Showing posts with label high school. Show all posts
Showing posts with label high school. Show all posts

Monday, April 20, 2009

Kissin' You Off

When I was in high school, I was shy and not particularly "lucky" in love. I had never kissed a boy. I know! Some girls were all over it in middle school. Not me, I didn't even get my first kiss until my 16th birthday party.

There are two stories here, with two entirely different goals by melding them into one post, besides the fact they took place over the same event.

1. Boys are dumb in high school, and they make things up to match the "reality" of what they envision their lives to be.

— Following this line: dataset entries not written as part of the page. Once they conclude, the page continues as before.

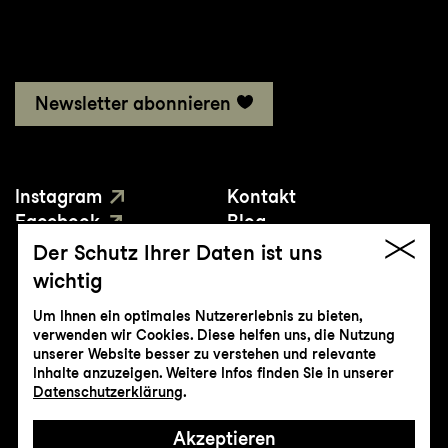
Newsletter abonnieren
Instagram
Kontakt
Facebook
Blog
YouTube
Presse
Der Schutz Ihrer Daten ist uns
wichtig
Um Ihnen ein optimales Nutzererlebnis zu bieten,
verwenden wir Cookies. Diese helfen uns, die Nutzung
unserer Website besser zu verstehen und relevante
Inhalte anzuzeigen. Weitere Infos finden Sie in unserer
© Genossenschaft Konzert und Theater
Datenschutzerklärung
.
St.Gallen
Akzeptieren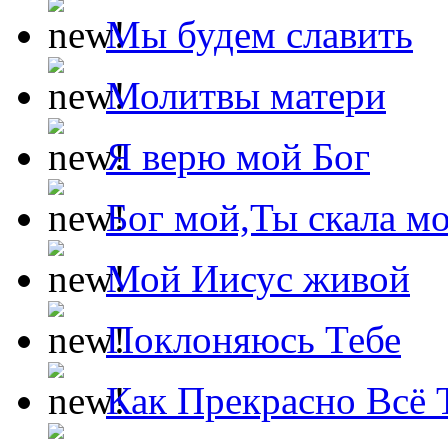
Мы будем славить
Молитвы матери
Я верю мой Бог
Бог мой,Ты скала м
Мой Иисус живой
Поклоняюсь Тебе
Как Прекрасно Всё 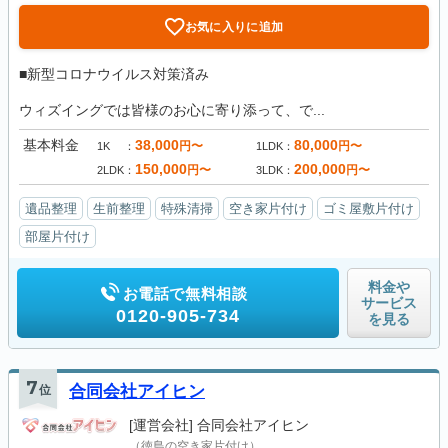
お気に入りに追加
■新型コロナウイルス対策済み
ウィズイングでは皆様のお心に寄り添って、で...
基本料金
38,000
80,000
円〜
円〜
1K
1LDK
150,000
200,000
円〜
円〜
2LDK
3LDK
遺品整理
生前整理
特殊清掃
空き家片付け
ゴミ屋敷片付け
部屋片付け
料金や
お電話で無料相談
サービス
0120-905-734
を見る
7
位
合同会社アイヒン
[運営会社]
合同会社アイヒン
（徳島の空き家片付け）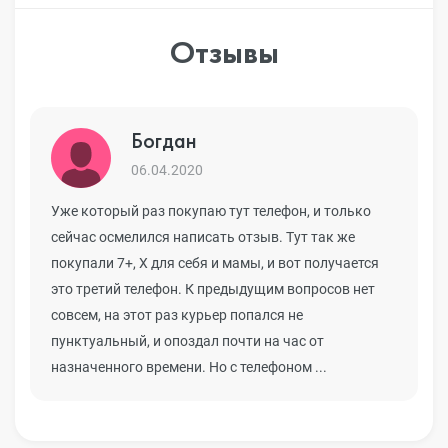
Отзывы
Богдан
06.04.2020
Уже который раз покупаю тут телефон, и только
сейчас осмелился написать отзыв. Тут так же
покупали 7+, Х для себя и мамы, и вот получается
это третий телефон. К предыдущим вопросов нет
совсем, на этот раз курьер попался не
пунктуальный, и опоздал почти на час от
назначенного времени. Но с телефоном ...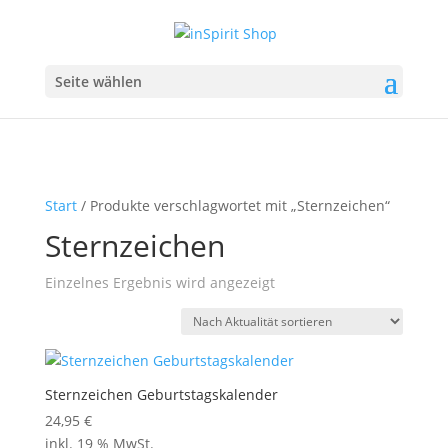
Seite wählen
Start
/ Produkte verschlagwortet mit „Sternzeichen“
Sternzeichen
Einzelnes Ergebnis wird angezeigt
Sternzeichen Geburtstagskalender
24,95
€
inkl. 19 % MwSt.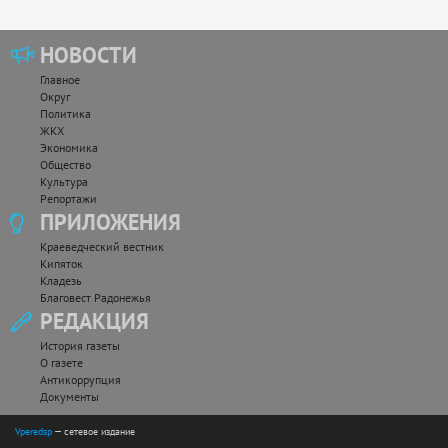
НОВОСТИ
Главное
Округ
Политика
ЖКХ
Экономика
Общество
Культура
Репортажи
ПРИЛОЖЕНИЯ
Краеведческий вестник
Кипяток
Кладезь
Благовест Радонежья
РЕДАКЦИЯ
История газеты
О газете
Антикоррупция
Документы
Vperedsp
— сетевое издание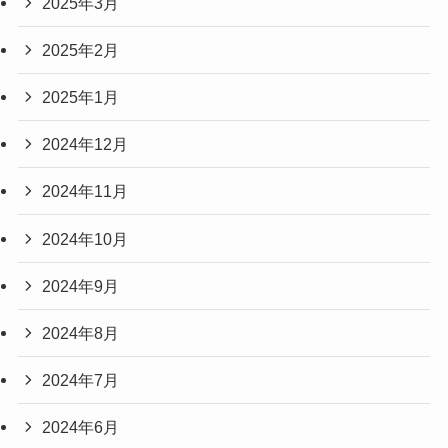
2025年3月
2025年2月
2025年1月
2024年12月
2024年11月
2024年10月
2024年9月
2024年8月
2024年7月
2024年6月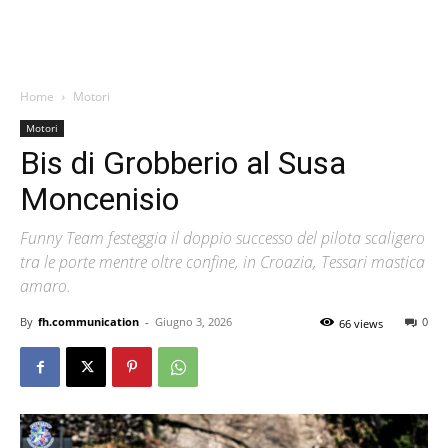
Home
Motori
Motori
Bis di Grobberio al Susa
Moncenisio
Funny Team festeggia il doppio successo del pilota scaligero
tra le porte mentre oltre confine, in Croazia, Tessari mastica
amaro.
By
fh.communication
-
Giugno 3, 2026
0
66 views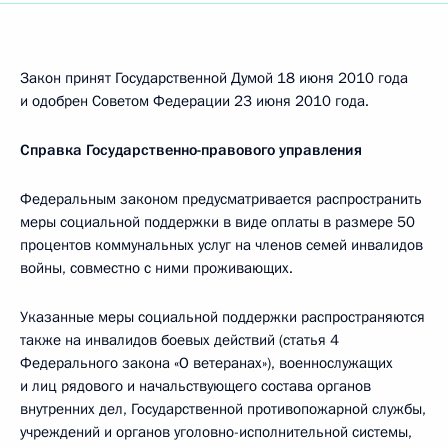
Закон принят Государственной Думой 18 июня 2010 года
и одобрен Советом Федерации 23 июня 2010 года.
Справка Государственно-правового управления
Федеральным законом предусматривается распространить
меры социальной поддержки в виде оплаты в размере 50
процентов коммунальных услуг на членов семей инвалидов
войны, совместно с ними проживающих.
Указанные меры социальной поддержки распространяются
также на инвалидов боевых действий (статья 4
Федерального закона «О ветеранах»), военнослужащих
и лиц рядового и начальствующего состава органов
внутренних дел, Государственной противопожарной службы,
учреждений и органов уголовно-исполнительной системы,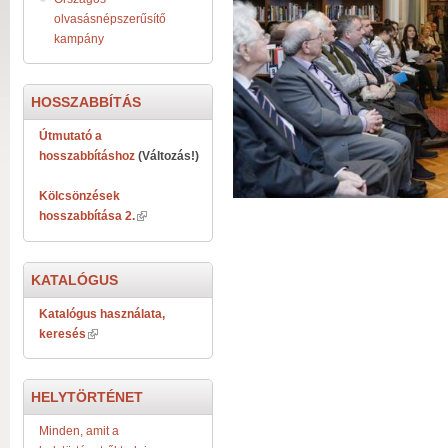
olvasásnépszerűsítő
kampány
HOSSZABBÍTÁS
Útmutató a
hosszabbításhoz
(Változás!)
Kölcsönzések
hosszabbítása 2.
KATALÓGUS
Katalógus használata,
keresés
HELYTÖRTÉNET
Minden, amit a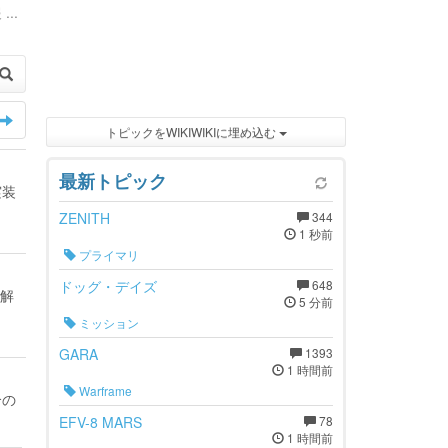
...
トピックをWIKIWIKIに埋め込む
最新トピック
実装
ZENITH
344
1 秒前
プライマリ
ドッグ・デイズ
648
が解
5 分前
ミッション
GARA
1393
1 時間前
Warframe
合の
EFV-8 MARS
78
1 時間前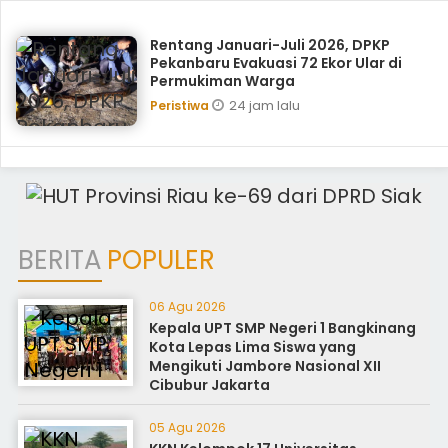
Rentang Januari-Juli 2026, DPKP
Pekanbaru Evakuasi 72 Ekor Ular di
Permukiman Warga
24 jam lalu
Peristiwa
BERITA
POPULER
06 Agu 2026
Kepala UPT SMP Negeri 1 Bangkinang
Kota Lepas Lima Siswa yang
Mengikuti Jambore Nasional XII
Cibubur Jakarta
05 Agu 2026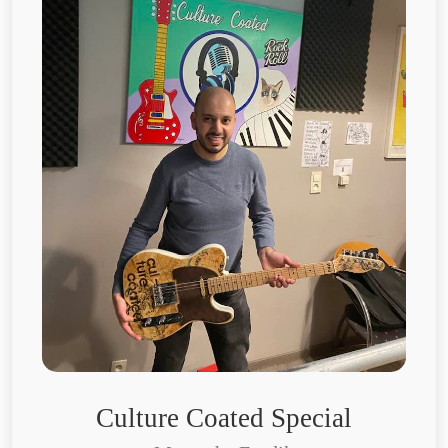
Culture Coated Special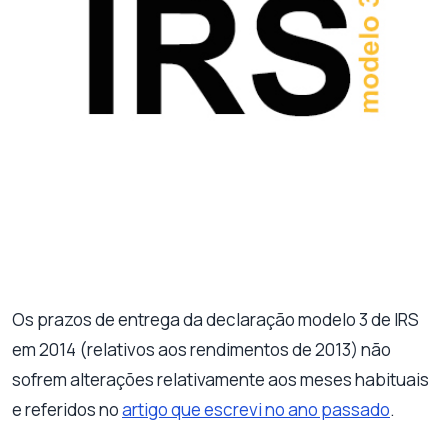
Os prazos de entrega da declaração modelo 3 de IRS
em 2014 (relativos aos rendimentos de 2013) não
sofrem alterações relativamente aos meses habituais
e referidos no
artigo que escrevi no ano passado
.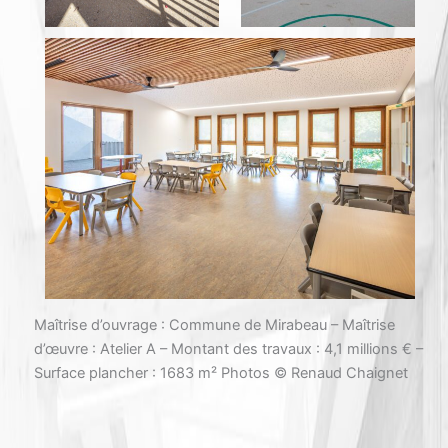
Maîtrise d’ouvrage : Commune de Mirabeau – Maîtrise
d’œuvre : Atelier A – Montant des travaux : 4,1 millions € –
Surface plancher : 1683 m² Photos © Renaud Chaignet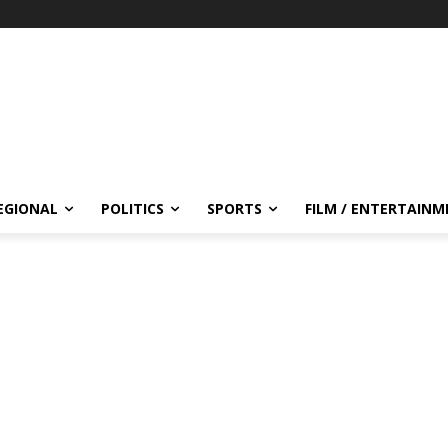
EGIONAL
POLITICS
SPORTS
FILM / ENTERTAIN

2. Boys are cruel in high school, not realizing the implications of their actions, nor how easily they'll become as targets of catty-fun blogs like this in the future of the girls they cross.

So here we go. We'll call these two gentleman Meathead Dumb and Meathead Mean.

Both Meatheads, along with some of their friends and a few other high school hot shots, were invited to my 16th birthday party. Sad as it was, I had it at my place with my parents chaperoning. I realize now what a mistake that was, but honestly the rents were pretty cool with the whole thing. They even splurged for the margarita mix - sans tequila unfortunately.

That didn't stop Meathead Dumb, though. Most teenagers, even with the most juvenile and naive of brains, realize that margaritas mix must have tequila added to reach any sort of alcoholic content. MD decided, in his infinite high school wisdom, to chug the entire bottle of the mix - again, sans alcohol. Yet, he must not have known this, as he yelled at the top of his lungs to the entire party, "I'M WASTEDDDDDD!"

Umm, no MD. You're not. There's no alcohol in that. I wish I could tell you otherwise because I'd have been launched to high school stardom right then, but there's not and I never did.

So, moment to laugh at the idiocy that we women had to choose from in high school. You know you had at least one of these dimwits. Don't lie.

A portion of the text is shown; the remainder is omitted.